(Washington) US President Joe Biden, who will turn 80 in November, said Friday that he “intends” to run for another term in 2024, but he hasn’t made the official decision yet.
Updated yesterday at 9:34 PM.
Asked about the matter on MSNBC, the Democrat said if he didn’t decide right away, it was because once the ad was released, “a whole series of rules were triggered” and “I must act as a candidate.”
“I have not made the decision officially yet, but that is my intention. It is my intention to run again and we have time to make that decision.”
When asked if his wife, Jill Biden, was in favor of him entering the race again, he hinted that she was.
“My wife thinks we’re doing something very important and I shouldn’t stray from it,” he said after his hiatus.
Mr. Biden had already indicated his “intent” to run again in September, while remaining evasive.
Joe Biden, the oldest elected president of the United States ever, will celebrate his 80th birthday on November 20. He would be 82 at the start of a possible second term and 86 at the end.
His age regularly raises speculation about the fact of a new candidacy.
Biden and his party are preparing to pass the November 8 midterm parliamentary election test, a traditionally tough test for an incumbent president.
Among the Republican candidates for this election, he is running several campaigns by continuing to assert that the 2020 presidential election that Joe Biden won was “stolen” from his predecessor, Donald Trump. The latter is more and more condoning the idea of representing himself in 2024.
The “logic” of Donald Trump
In addition, Joe Biden said it would “make sense” for Donald Trump to comply with a subpoena to appear before the commission investigating the assault on the Capitol.
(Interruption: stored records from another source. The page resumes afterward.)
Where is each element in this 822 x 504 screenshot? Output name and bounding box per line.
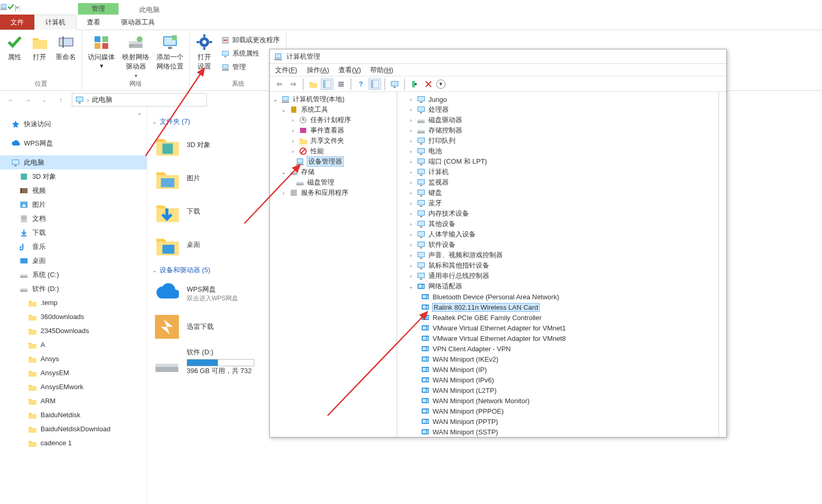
expand-icon[interactable]: ›: [280, 190, 286, 196]
sidebar-item[interactable]: Ansys: [0, 352, 147, 366]
expand-icon[interactable]: ›: [408, 127, 414, 134]
sidebar-item[interactable]: AnsysEMwork: [0, 380, 147, 394]
sidebar-item[interactable]: ARM: [0, 394, 147, 408]
device-category[interactable]: ›其他设备: [399, 219, 716, 229]
cm-menu-action[interactable]: 操作(A): [307, 65, 329, 75]
expand-icon[interactable]: ›: [408, 107, 414, 113]
cm-menu-file[interactable]: 文件(F): [275, 65, 297, 75]
btn-access-media[interactable]: 访问媒体▾: [86, 32, 116, 71]
device-category[interactable]: ›Jungo: [399, 94, 716, 104]
device-category[interactable]: ›端口 (COM 和 LPT): [399, 156, 716, 167]
network-adapter-item[interactable]: WAN Miniport (IKEv2): [399, 354, 716, 364]
cm-menu-help[interactable]: 帮助(H): [370, 65, 393, 75]
sidebar-tree[interactable]: ˄ 快速访问 WPS网盘 此电脑 3D 对象 视频 图片 文档 下载 音乐 桌面…: [0, 109, 147, 504]
cm-menu-view[interactable]: 查看(V): [338, 65, 361, 75]
sidebar-item[interactable]: 桌面: [0, 254, 147, 268]
sidebar-quick-access[interactable]: 快速访问: [0, 117, 147, 131]
sidebar-item[interactable]: 2345Downloads: [0, 324, 147, 338]
network-adapter-item[interactable]: WAN Miniport (SSTP): [399, 427, 716, 437]
btn-properties[interactable]: 属性: [4, 32, 25, 63]
expand-icon[interactable]: ›: [408, 96, 414, 102]
tb-forward-icon[interactable]: ⇨: [287, 78, 299, 90]
cm-tree-right[interactable]: ›Jungo›处理器›磁盘驱动器›存储控制器›打印队列›电池›端口 (COM 和…: [397, 92, 719, 437]
sidebar-item[interactable]: 音乐: [0, 240, 147, 254]
device-category[interactable]: ›监视器: [399, 177, 716, 188]
tab-view[interactable]: 查看: [76, 15, 111, 30]
breadcrumb[interactable]: › 此电脑: [72, 93, 207, 107]
sidebar-item[interactable]: A: [0, 338, 147, 352]
sidebar-drive-d[interactable]: 软件 (D:): [0, 282, 147, 296]
network-adapter-item[interactable]: WAN Miniport (PPTP): [399, 416, 716, 427]
network-adapter-item[interactable]: WAN Miniport (IP): [399, 364, 716, 375]
device-category[interactable]: ›磁盘驱动器: [399, 115, 716, 125]
sidebar-item[interactable]: 图片: [0, 197, 147, 211]
tab-computer[interactable]: 计算机: [34, 15, 76, 30]
tb-refresh-icon[interactable]: ▾: [436, 79, 446, 89]
collapse-chevron-icon[interactable]: ˄: [135, 112, 143, 120]
sidebar-item[interactable]: .temp: [0, 296, 147, 310]
btn-open-settings[interactable]: 打开 设置: [194, 32, 215, 72]
sidebar-item[interactable]: BaiduNetdisk: [0, 408, 147, 422]
breadcrumb-this-pc[interactable]: 此电脑: [92, 95, 112, 104]
device-category[interactable]: ›内存技术设备: [399, 208, 716, 219]
expand-icon[interactable]: ›: [408, 169, 414, 175]
expand-icon[interactable]: ›: [408, 138, 414, 144]
network-adapter-item[interactable]: VMware Virtual Ethernet Adapter for VMne…: [399, 333, 716, 343]
device-category[interactable]: ›处理器: [399, 104, 716, 115]
nav-back[interactable]: ←: [5, 94, 17, 105]
device-category[interactable]: ›人体学输入设备: [399, 229, 716, 240]
qat-check-icon[interactable]: [7, 3, 15, 12]
collapse-icon[interactable]: ⌄: [272, 96, 278, 103]
device-category-network[interactable]: ⌄网络适配器: [399, 281, 716, 291]
expand-icon[interactable]: ›: [408, 179, 414, 185]
sidebar-item[interactable]: 下载: [0, 226, 147, 240]
sidebar-item[interactable]: BaiduNetdiskDownload: [0, 422, 147, 436]
btn-rename[interactable]: 重命名: [54, 32, 77, 63]
expand-icon[interactable]: ›: [408, 148, 414, 154]
expand-icon[interactable]: ›: [290, 138, 296, 144]
tb-list-icon[interactable]: [335, 78, 347, 90]
device-category[interactable]: ›键盘: [399, 188, 716, 198]
tb-up-icon[interactable]: [307, 78, 319, 90]
collapse-icon[interactable]: ⌄: [280, 107, 286, 113]
expand-icon[interactable]: ›: [290, 117, 296, 123]
device-category[interactable]: ›蓝牙: [399, 198, 716, 208]
network-adapter-item[interactable]: WAN Miniport (Network Monitor): [399, 395, 716, 406]
tile-drive-d[interactable]: 软件 (D:) 396 GB 可用，共 732: [154, 348, 269, 376]
nav-forward[interactable]: →: [22, 94, 33, 105]
expand-icon[interactable]: ›: [408, 231, 414, 237]
tb-monitor-icon[interactable]: [388, 78, 401, 90]
tb-back-icon[interactable]: ⇦: [273, 78, 285, 90]
cm-titlebar[interactable]: 计算机管理: [270, 49, 726, 64]
network-adapter-item[interactable]: Ralink 802.11n Wireless LAN Card: [399, 302, 716, 312]
collapse-icon[interactable]: ⌄: [280, 169, 286, 176]
device-category[interactable]: ›声音、视频和游戏控制器: [399, 250, 716, 260]
expand-icon[interactable]: ›: [290, 127, 296, 134]
collapse-icon[interactable]: ⌄: [408, 283, 414, 290]
tb-device-icon[interactable]: [408, 78, 421, 90]
sidebar-this-pc[interactable]: 此电脑: [0, 155, 147, 169]
expand-icon[interactable]: ›: [408, 210, 414, 217]
device-category[interactable]: ›打印队列: [399, 136, 716, 146]
expand-icon[interactable]: ›: [408, 117, 414, 123]
device-category[interactable]: ›通用串行总线控制器: [399, 271, 716, 281]
expand-icon[interactable]: ›: [408, 221, 414, 227]
network-adapter-item[interactable]: WAN Miniport (L2TP): [399, 385, 716, 395]
device-category[interactable]: ›电池: [399, 146, 716, 156]
btn-open[interactable]: 打开: [29, 32, 50, 63]
cm-tree-left[interactable]: ⌄计算机管理(本地) ⌄系统工具 ›任务计划程序 ›事件查看器 ›共享文件夹 ›…: [270, 92, 397, 437]
device-category[interactable]: ›鼠标和其他指针设备: [399, 260, 716, 271]
tile-wps-drive[interactable]: WPS网盘双击进入WPS网盘: [154, 281, 243, 306]
device-category[interactable]: ›软件设备: [399, 240, 716, 250]
expand-icon[interactable]: ›: [408, 252, 414, 258]
expand-icon[interactable]: ›: [408, 262, 414, 269]
sidebar-item[interactable]: 360downloads: [0, 310, 147, 324]
tile-pictures[interactable]: 图片: [154, 166, 243, 191]
device-category[interactable]: ›计算机: [399, 167, 716, 177]
tab-drive-tools[interactable]: 驱动器工具: [111, 15, 165, 30]
nav-up[interactable]: ↑: [55, 94, 67, 105]
sidebar-item[interactable]: 系统 (C:): [0, 268, 147, 282]
device-category[interactable]: ›存储控制器: [399, 125, 716, 136]
link-uninstall-programs[interactable]: 卸载或更改程序: [219, 34, 282, 46]
network-adapter-item[interactable]: Bluetooth Device (Personal Area Network): [399, 291, 716, 302]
“I’m not going to give my opinion on what he should do,” the Democrat said in an MSNBC interview.
But he added, “It seems to me that it would make sense” for him to comply, stressing that the parliamentary committee had managed the case “very well”.
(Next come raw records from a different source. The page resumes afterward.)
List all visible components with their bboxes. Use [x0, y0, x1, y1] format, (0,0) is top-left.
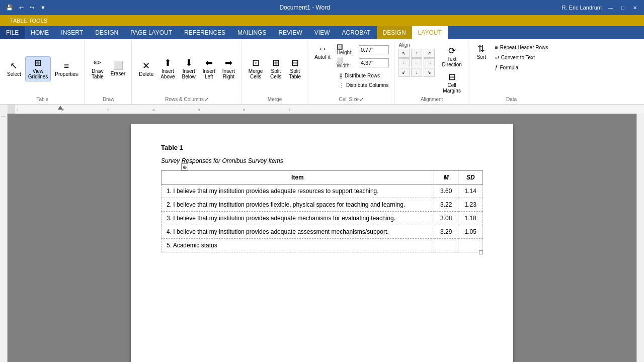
right-sidebar	[636, 114, 644, 362]
m-1: 3.60	[434, 185, 458, 198]
select-button[interactable]: ↖ Select	[4, 59, 24, 79]
autofit-button[interactable]: ↔ AutoFit	[311, 42, 334, 62]
table-header-row: Item M SD	[162, 171, 483, 185]
tab-design[interactable]: DESIGN	[89, 26, 124, 39]
group-draw: ✏ DrawTable ⬜ Eraser Draw	[86, 41, 132, 104]
draw-table-icon: ✏	[94, 58, 101, 67]
sort-icon: ⇅	[477, 44, 485, 53]
tab-page-layout[interactable]: PAGE LAYOUT	[124, 26, 178, 39]
insert-left-button[interactable]: ⬅ InsertLeft	[200, 56, 218, 81]
svg-rect-1	[8, 105, 15, 114]
group-merge: ⊡ MergeCells ⊞ SplitCells ⊟ SplitTable M…	[243, 41, 307, 104]
align-top-center[interactable]: ↑	[411, 49, 422, 58]
width-row: ⬜ Width:	[337, 57, 391, 68]
convert-to-text-button[interactable]: ⇄ Convert to Text	[493, 53, 550, 62]
alignment-grid: ↖ ↑ ↗ ← · → ↙ ↓ ↘	[398, 49, 436, 77]
table-buttons: ↖ Select ⊞ ViewGridlines ≡ Properties	[4, 42, 81, 96]
split-cells-button[interactable]: ⊞ SplitCells	[267, 56, 285, 81]
tab-insert[interactable]: INSERT	[55, 26, 89, 39]
tab-view[interactable]: VIEW	[308, 26, 336, 39]
insert-right-icon: ➡	[225, 58, 232, 67]
table-row: 3. I believe that my institution provide…	[162, 212, 483, 225]
repeat-header-icon: ≡	[495, 45, 498, 50]
sort-button[interactable]: ⇅ Sort	[472, 42, 491, 62]
ruler: 1 2 3 4 5 6 7	[8, 105, 644, 114]
split-table-button[interactable]: ⊟ SplitTable	[286, 56, 304, 81]
table-tools-label: TABLE TOOLS	[4, 18, 53, 24]
align-middle-center[interactable]: ·	[411, 58, 422, 67]
sd-4: 1.05	[458, 225, 483, 239]
sd-1: 1.14	[458, 185, 483, 198]
merge-group-label: Merge	[268, 96, 282, 103]
user-name: R. Eric Landrum	[562, 5, 602, 11]
align-bottom-center[interactable]: ↓	[411, 68, 422, 77]
formula-button[interactable]: ƒ Formula	[493, 63, 550, 72]
table-row: 2. I believe that my institution provide…	[162, 198, 483, 212]
delete-button[interactable]: ✕ Delete	[136, 59, 156, 79]
table-container: ⊕ Item M SD 1. I believe that my institu…	[161, 170, 483, 252]
text-direction-button[interactable]: ⟳ TextDirection	[439, 44, 464, 69]
align-top-left[interactable]: ↖	[398, 49, 410, 58]
table-move-handle[interactable]: ⊕	[181, 163, 188, 170]
align-bottom-left[interactable]: ↙	[398, 68, 410, 77]
svg-text:2: 2	[62, 108, 64, 112]
sd-3: 1.18	[458, 212, 483, 225]
cell-size-expand-icon[interactable]: ⤢	[360, 97, 364, 102]
align-bottom-right[interactable]: ↘	[424, 68, 435, 77]
align-middle-left[interactable]: ←	[398, 58, 410, 67]
redo-btn[interactable]: ↪	[28, 4, 36, 12]
m-5	[434, 239, 458, 252]
undo-btn[interactable]: ↩	[17, 4, 26, 12]
repeat-header-rows-button[interactable]: ≡ Repeat Header Rows	[493, 43, 550, 52]
save-btn[interactable]: 💾	[4, 4, 15, 12]
table-subtitle: Survey Responses for Omnibus Survey Item…	[161, 157, 483, 164]
document-area[interactable]: Table 1 Survey Responses for Omnibus Sur…	[8, 114, 636, 362]
svg-text:1: 1	[17, 108, 19, 112]
properties-button[interactable]: ≡ Properties	[52, 59, 81, 79]
tab-mailings[interactable]: MAILINGS	[231, 26, 272, 39]
convert-text-icon: ⇄	[495, 55, 499, 60]
maximize-btn[interactable]: □	[618, 4, 628, 12]
insert-right-button[interactable]: ➡ InsertRight	[219, 56, 238, 81]
width-label: ⬜ Width:	[337, 57, 357, 68]
customize-btn[interactable]: ▼	[38, 4, 48, 12]
insert-below-button[interactable]: ⬇ InsertBelow	[179, 56, 199, 81]
survey-table: Item M SD 1. I believe that my instituti…	[161, 170, 483, 252]
minimize-btn[interactable]: —	[606, 4, 616, 12]
distribute-rows-button[interactable]: ⣿ Distribute Rows	[337, 71, 391, 80]
insert-above-button[interactable]: ⬆ InsertAbove	[157, 56, 178, 81]
align-middle-right[interactable]: →	[424, 58, 435, 67]
close-btn[interactable]: ✕	[630, 4, 640, 12]
tab-file[interactable]: FILE	[0, 26, 25, 39]
width-input[interactable]	[359, 58, 389, 67]
tab-layout-tt[interactable]: LAYOUT	[412, 26, 448, 39]
view-gridlines-button[interactable]: ⊞ ViewGridlines	[25, 56, 51, 81]
table-group-label: Table	[36, 96, 48, 103]
item-3: 3. I believe that my institution provide…	[162, 212, 434, 225]
table-row: 1. I believe that my institution provide…	[162, 185, 483, 198]
tab-home[interactable]: HOME	[25, 26, 55, 39]
align-top-right[interactable]: ↗	[424, 49, 435, 58]
distribute-columns-button[interactable]: ⋮ Distribute Columns	[337, 81, 391, 89]
eraser-button[interactable]: ⬜ Eraser	[108, 60, 128, 78]
distribute-columns-icon: ⋮	[339, 82, 344, 88]
draw-table-button[interactable]: ✏ DrawTable	[89, 56, 107, 81]
select-icon: ↖	[10, 61, 18, 70]
tab-references[interactable]: REFERENCES	[178, 26, 231, 39]
tab-design-tt[interactable]: DESIGN	[377, 26, 412, 39]
svg-text:5: 5	[198, 108, 200, 112]
cell-margins-button[interactable]: ⊟ CellMargins	[439, 70, 464, 96]
tab-review[interactable]: REVIEW	[272, 26, 308, 39]
m-4: 3.29	[434, 225, 458, 239]
table-resize-handle[interactable]	[479, 250, 483, 254]
merge-buttons: ⊡ MergeCells ⊞ SplitCells ⊟ SplitTable	[246, 42, 304, 96]
properties-icon: ≡	[64, 61, 69, 70]
formula-icon: ƒ	[495, 65, 498, 70]
rows-columns-expand-icon[interactable]: ⤢	[205, 97, 209, 102]
autofit-icon: ↔	[318, 44, 327, 53]
merge-cells-icon: ⊡	[252, 58, 260, 67]
merge-cells-button[interactable]: ⊡ MergeCells	[246, 56, 266, 81]
left-sidebar: │	[0, 114, 8, 362]
tab-acrobat[interactable]: ACROBAT	[336, 26, 376, 39]
height-input[interactable]	[359, 45, 389, 54]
In a “historic” gesture, this committee cited former President Trump on Friday for appearing “on or around November 14.”
On January 6, 2021, hundreds of Donald Trump supporters, convinced of his allegations of “electoral fraud,” sowed chaos in the temple of American democracy, when elected officials endorsed Joe Biden’s victory.
The Republican, who urged his supporters to “fight like devils,” was immediately the subject of an impeachment trial in Congress, but was acquitted thanks to senators from his party.
But this did not end the case: in its final report, the commission could recommend indicting him. The decision is ultimately up to Attorney General Merrick Garland.